Another business owner affected was Kari Artmann of Big Don’s Carthedral.
Artmann said Big Don’s has lost revenue and had to destroy some perishable products as a result of the outages.
She said the business lost ice cream, milk, and other products as a result of the most recent outages, but did not have an estimate of the total value because no insurance claim was filed.
“We have lost a lot of revenue in the last year because of this.

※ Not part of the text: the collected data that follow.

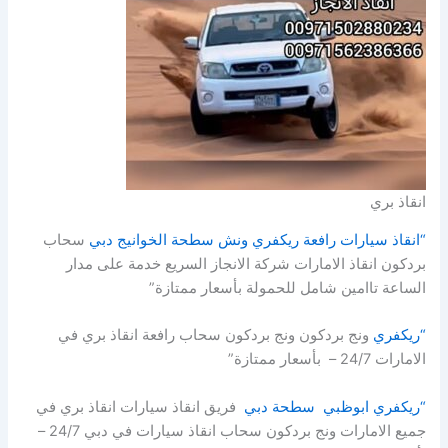
انقاذ بري
“انقاذ سيارات رافعة ريكفري ونش سطحة الخوانيج دبي
سحاب
بردكون انقاذ الامارات شركة الانجاز السريع خدمة على مدار
الساعة تاامين شامل للحمولة بأسعار ممتازة”
“ريكفري
ونج بردكون ونج بردكون سحاب رافعة انقاذ بري في
الامارات 24/7 – بأسعار ممتازة”
“ريكفري ابوظبي سطحة دبي
فريق انقاذ سيارات انقاذ بري في
جميع الامارات ونج بردكون سحاب انقاذ سيارات في دبي 24/7 –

When the power goes out, we can’t sell gas, and the shop can’t do anything, but we still have to pay our employees,” Artmann said.
Frustrated with the frequency of the outages, Artmann contacted both Xcel and Minnesota Attorney General Mike Hatch about the situation.
Mayor Eric Angvall also contacted Xcel, and received a written response from Xcel representative Patrick Cline, who forwarded a memo from Xcel’s Minnetonka area engineer, Kim Marinac.
Marinac stated that Xcel recently completed two large-scale system upgrades in Lester Prairie, including the primary overhead line along Highway 1, and some secondary lines.
The outages, according to Marinac, were the result of fuses melting due to load demand.
The fuses, near the intersection of 1st Avenue North and County State Aid Highway 1, were upgraded in response to the outages.
Marinac stated that other fuses in the city will be upgraded within the next couple of months.
Artmann received a reliability investigation form from Xcel that shows that there were 10 power outages in Lester Prairie in 2005, the longest lasting nearly seven hours.
There have been four outages in the city so far in 2006, with the longest lasting nine hours.
The outages were caused by a number of different factors, including lightning strikes and system overload.
Artmann received a response from Hatch dated July 24.
In the letter, Hatch stated that an agreement between Xcel, the Minnesota Department of Commerce, and the attorney general’s office, provides guidelines for outage reimbursement and system upgrade standards.
The agreement also outlines tracking methods, and was intended to force Xcel to upgrade its network promptly in the areas most affected by outages, according to Hatch.
Included with the letter were copies of the requirements, including details of the customer service refunds that were referenced by Angvall.
The refunds are based on outages unrelated to storm days or public damage.
The guidelines specify a $50 annual credit to individual customers who experience at least six service interruptions, and a $50 credit to individual customers per interruption lasting 24 hours or more.